West Virginia American Water Co. could have avoided the depletion of its treated water reserves during a cold spell in January 2014, a move that would have allowed the company to close its Elk River drinking water intake to allow chemicals from the Freedom Industries spill to pass the plant that serves hundreds of thousands of people across the region, lawyers for residents and businesses argue in newly unsealed court filings in a lawsuit against the water company.
Operators at West Virginia American's plant could have increased the amount of water the facility treated and stored in response to higher demand, as the cold weather - with residents letting faucets drip to avoid frozen pipes - continued in the region in the days prior to the Jan. 9, 2014 spill of crude MCHM and other chemicals from Freedom's facility just 1.5 miles upstream from the water company's intake near downtown Charleston, the filings argue.
The ability to produce and store more drinking water, lawyers for the residents and businesses argue, undercuts West Virginia American's public argument and legal defense that depleted water reserves caused by the cold weather left the company with no way to shut down its intake pump and keep contaminated water from the Elk from entering its plant and being distributed through the regional system to homes and businesses.

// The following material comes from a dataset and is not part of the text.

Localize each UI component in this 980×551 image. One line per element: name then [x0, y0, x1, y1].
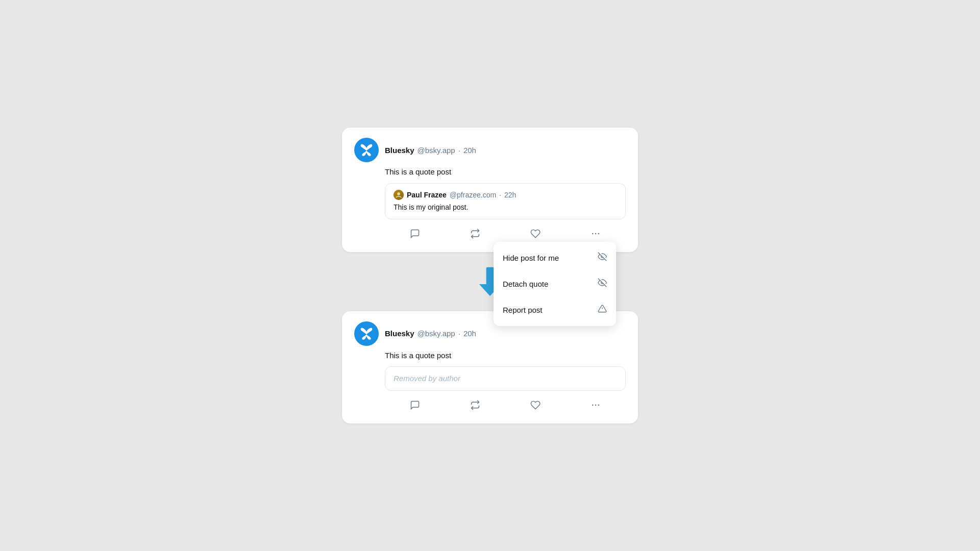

"WVAW has offered no evidence that the depletion of its storage reserves in response to the cold weather event preceding the January 9, 2014, spill was unavoidable," the lawyers for residents and businesses argue in their filing. "The undisputed evidence is that it simply was not producing as much water as it could have been producing while its treated water reserves were dropping steadily over the days before the spill."
Lawyers for residents and businesses outline their new arguments in a motion and a legal brief, along with hundreds of pages of new documents and testimony, that were made public Thursday in U.S. District Court in Charleston.
The motion, the legal brief and about 400 pages of exhibits were originally filed under seal two weeks ago. The Charleston Gazette-Mail sent U.S. District Judge John T. Copenhaver a letter objecting to the secrecy, and on Thursday, plaintiffs' lawyer Kevin Thompson withdrew the sealed filing and submitted new public versions, with some material redacted.
Laura Jordan, a spokeswoman for West Virginia American, said Thursday that the water company "disagrees with the characterization of the events and the law in the filings by the plaintiffs' attorneys." Jordan said that the company's lawyers would respond to the filing consistent with the court's schedule. That schedule calls for responses to be filed by June 3.
Copenhaver is presiding over a class-action suit in which residents, businesses and wage earners in the area affected by the spill allege the water company did not properly prepare for such a spill or respond appropriately to the incident. The case also targets Eastman Chemical, which made Freedom's MCHM, alleging the company violated chemical safety laws by not disclosing information about the chemical's health effects and its potential to corrode Freedom's storage tanks.
A July trial has been delayed, but no new date has been scheduled yet.
On the day of the spill, at about 5 p.m., state officials and the water company advised everyone served by West Virginia American's Elk River plant not to drink, cook with or bathe in their tap water. That "do not use" order remained in effect for some areas for up to a week, until officials said that the distribution system had been adequately flushed of any contamination.
Among other things, the case against West Virginia American argues the company breached its contractual duty to provide customers with a reliable supply of potable water after the chemical spill.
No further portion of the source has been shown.